*** Opening of Stored data ***

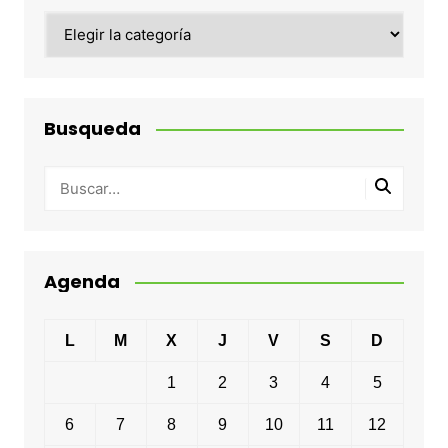
Categorias
Busqueda
Agenda
L
M
X
J
V
S
D
1
2
3
4
5
6
7
8
9
10
11
12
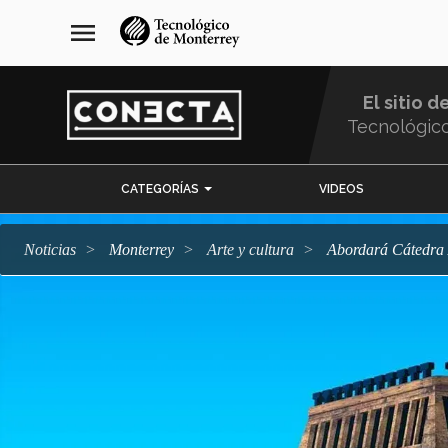
Pasar
navegación
menu
al
principal
contenido
principal
El sitio d
Tecnológic
Menu
CATEGORÍAS
VIDEOS
Comunidad
Noticias
Monterrey
arte y cultura
Abordará Cátedra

*** Close of Stored data ***

### Task instructions:
An exact reproduction of every record above is required, with no pictures included.

### Output of the exercise:
Categorias
Busqueda
Agenda
L
M
X
J
V
S
D
1
2
3
4
5
6
7
8
9
10
11
12
Pasar
navegación
menu
al
principal
contenido
principal
El sitio d
Tecnológic
Menu
CATEGORÍAS
VIDEOS
Comunidad
Noticias
Monterrey
arte y cultura
Abordará Cátedra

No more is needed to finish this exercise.